Грустные размышления прервал Данилевский, внезапно возникший на пороге – по обыкновению серолицый, в коротком кожаном пиджачке, с медалью, прикрученной к лацкану; увидев подопечного, Данилевский растерянно протер пальцами очки и спросил будничным голосом:

– Ты что, приехал? – широко шагнул в комнату и коротко прижался к Георгиеву. – Ну и хорошо, что приехал. А то я один совсем тут заморился. Кручусь, как белка в колесе. Ни тебя, ни Пургина.

– Пургин еще не появился?

– Пургин выполняет важное государственное задание, – Данилевский поднял указательный палец и сделал непроницаемое лицо, Георгиев отметил, что шеф его изменился – постарел за эти месяцы, осунулся, стал курить трубку.

– Мне он не встретился ни разу, – сказал Георгиев, – вообще, там часто выпадали дни, что вокруг не было ни одного знакомого лица. Выпить не с кем, – он усмехнулся как-то зажато, потерянно, одной половиной лица. – Давай, Федор Ависович, выпьем за мое возвращение!

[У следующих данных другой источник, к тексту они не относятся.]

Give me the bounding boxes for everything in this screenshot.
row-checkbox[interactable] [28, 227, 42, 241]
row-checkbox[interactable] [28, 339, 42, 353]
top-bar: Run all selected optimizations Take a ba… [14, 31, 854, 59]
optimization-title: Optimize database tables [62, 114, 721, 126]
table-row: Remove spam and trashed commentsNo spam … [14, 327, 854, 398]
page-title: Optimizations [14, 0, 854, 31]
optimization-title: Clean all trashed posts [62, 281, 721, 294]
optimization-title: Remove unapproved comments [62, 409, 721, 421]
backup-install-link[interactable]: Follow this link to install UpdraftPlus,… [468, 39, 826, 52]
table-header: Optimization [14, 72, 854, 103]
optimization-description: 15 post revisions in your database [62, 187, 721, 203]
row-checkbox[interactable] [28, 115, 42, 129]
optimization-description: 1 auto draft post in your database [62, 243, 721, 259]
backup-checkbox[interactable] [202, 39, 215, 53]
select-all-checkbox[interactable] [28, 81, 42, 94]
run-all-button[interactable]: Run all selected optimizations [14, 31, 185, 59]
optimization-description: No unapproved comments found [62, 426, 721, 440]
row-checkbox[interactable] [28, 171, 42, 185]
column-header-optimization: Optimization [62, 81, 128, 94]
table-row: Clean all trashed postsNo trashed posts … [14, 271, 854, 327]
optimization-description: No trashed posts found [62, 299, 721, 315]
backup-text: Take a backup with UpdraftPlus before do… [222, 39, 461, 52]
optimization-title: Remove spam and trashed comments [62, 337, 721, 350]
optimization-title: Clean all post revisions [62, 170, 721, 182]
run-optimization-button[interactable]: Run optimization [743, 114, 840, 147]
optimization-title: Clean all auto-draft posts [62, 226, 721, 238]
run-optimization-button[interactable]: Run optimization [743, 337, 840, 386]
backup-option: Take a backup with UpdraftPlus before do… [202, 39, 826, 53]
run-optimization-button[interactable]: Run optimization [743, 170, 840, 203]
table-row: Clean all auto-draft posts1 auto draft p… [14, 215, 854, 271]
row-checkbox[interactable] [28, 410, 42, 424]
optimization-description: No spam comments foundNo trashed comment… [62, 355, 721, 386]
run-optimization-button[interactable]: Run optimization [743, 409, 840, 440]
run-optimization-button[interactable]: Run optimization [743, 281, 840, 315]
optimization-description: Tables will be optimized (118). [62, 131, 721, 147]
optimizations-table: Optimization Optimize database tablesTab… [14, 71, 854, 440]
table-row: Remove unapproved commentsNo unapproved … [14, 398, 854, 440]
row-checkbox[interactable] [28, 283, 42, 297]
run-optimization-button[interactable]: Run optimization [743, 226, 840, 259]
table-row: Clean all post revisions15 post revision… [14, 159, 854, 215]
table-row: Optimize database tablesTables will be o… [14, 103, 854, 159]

– Позже, дед, чуть позже, – ворчливо вскинулся Данилевский. – Сейчас полно работы. Давай-ка, засучивай рукава, – он положил перед Георгиевым стопку бумаги, – материалы от собкоров, большая корреспонденция из Иркутска, там все госпитали забиты ранеными, люди лежат даже в школах… То, что не нужно знать читателю, – вырубай нещадно!

– Все это я должен выправить? – дрогнувшим голосом спросил Георгиев. – Сейчас?

– А когда же?

Домой Георгиев уехал лишь в десятом часу вечера, уже в темноте, – усталый, обиженный, сам себе чужой. Вместе с ним из редакции уезжал и Данилевский. Данилевский к вечеру вообще сдал – от усталости едва держался на ногах.

Постояв немного на улице у подъезда, он сунул в рот трубку и примял табак пальцем:

– Давай, дед, завернем ко мне, отметим твое возвращение.

– Ах ты, старый добрый каннибал! – расчувствовавшись, проговорил Георгиев. – Все-таки ты был прав, с ходу загнав меня за работу. Не то я уже отвык от редакции, от духа наших коридоров и от запаха типографской краски. Поехали!